*** Data for this exercise Section Begins ***
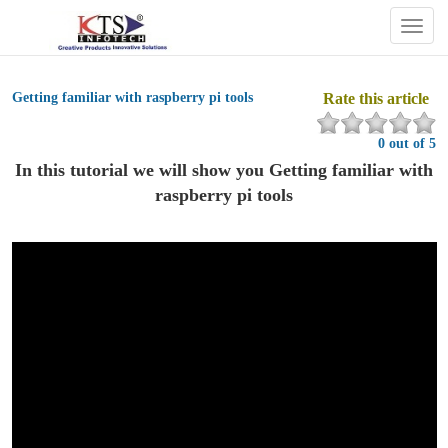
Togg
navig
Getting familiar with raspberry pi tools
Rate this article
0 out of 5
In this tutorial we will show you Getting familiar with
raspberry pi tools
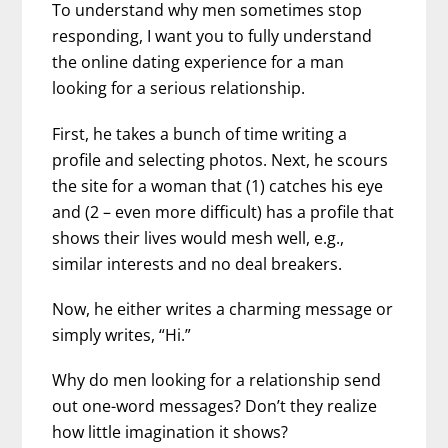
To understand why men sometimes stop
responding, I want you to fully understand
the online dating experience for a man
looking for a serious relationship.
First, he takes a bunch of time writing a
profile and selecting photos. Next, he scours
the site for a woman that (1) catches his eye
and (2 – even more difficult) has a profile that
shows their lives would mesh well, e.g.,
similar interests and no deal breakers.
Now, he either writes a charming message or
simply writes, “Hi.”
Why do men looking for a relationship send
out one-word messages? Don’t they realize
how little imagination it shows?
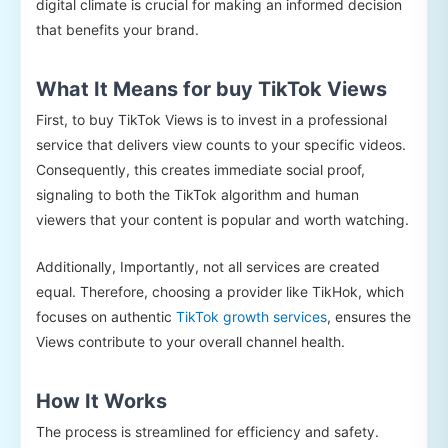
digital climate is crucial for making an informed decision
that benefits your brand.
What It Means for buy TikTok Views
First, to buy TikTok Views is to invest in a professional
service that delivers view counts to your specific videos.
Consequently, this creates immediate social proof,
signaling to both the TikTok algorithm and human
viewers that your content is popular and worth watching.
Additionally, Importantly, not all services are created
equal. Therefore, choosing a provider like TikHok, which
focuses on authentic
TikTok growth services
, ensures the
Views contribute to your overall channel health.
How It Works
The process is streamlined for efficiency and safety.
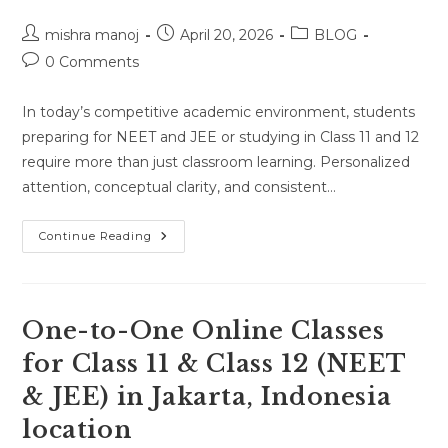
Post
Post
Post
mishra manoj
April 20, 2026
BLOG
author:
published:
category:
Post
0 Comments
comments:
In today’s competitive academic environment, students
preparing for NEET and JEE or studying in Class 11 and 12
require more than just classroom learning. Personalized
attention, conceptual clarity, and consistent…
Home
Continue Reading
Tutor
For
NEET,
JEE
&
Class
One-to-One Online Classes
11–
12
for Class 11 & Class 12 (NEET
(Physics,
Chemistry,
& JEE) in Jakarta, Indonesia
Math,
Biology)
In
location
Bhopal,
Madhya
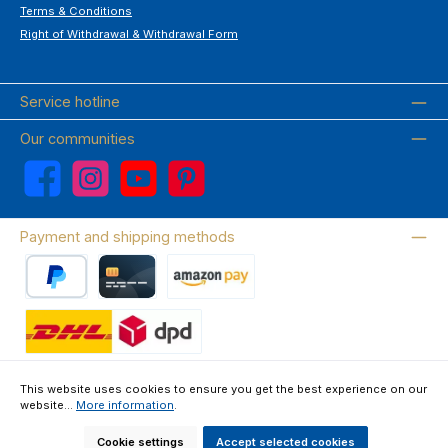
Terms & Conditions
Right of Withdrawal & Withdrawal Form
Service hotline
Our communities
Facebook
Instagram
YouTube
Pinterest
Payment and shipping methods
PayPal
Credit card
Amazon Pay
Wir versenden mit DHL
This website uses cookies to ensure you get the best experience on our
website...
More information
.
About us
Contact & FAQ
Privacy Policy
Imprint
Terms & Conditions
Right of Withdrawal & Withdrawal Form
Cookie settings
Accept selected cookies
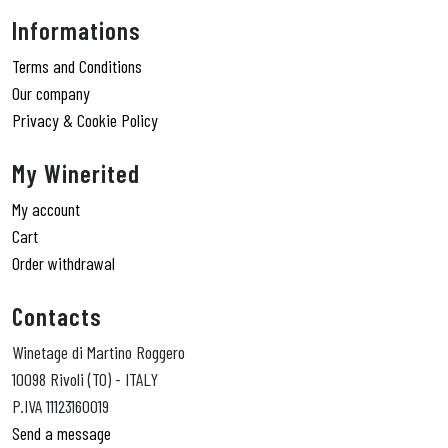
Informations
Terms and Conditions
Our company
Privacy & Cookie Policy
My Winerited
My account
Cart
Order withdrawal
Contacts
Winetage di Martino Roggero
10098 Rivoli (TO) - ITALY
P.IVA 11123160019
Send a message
*** Data for this exercise Section Ends ***
* _Problem details_
Exact copies of the lines from the one holding "Our company" through the last line above, and only those, make up the answer.

* _Answer area_
Our company
Privacy & Cookie Policy
My Winerited
My account
Cart
Order withdrawal
Contacts
Winetage di Martino Roggero
10098 Rivoli (TO) - ITALY
P.IVA 11123160019
Send a message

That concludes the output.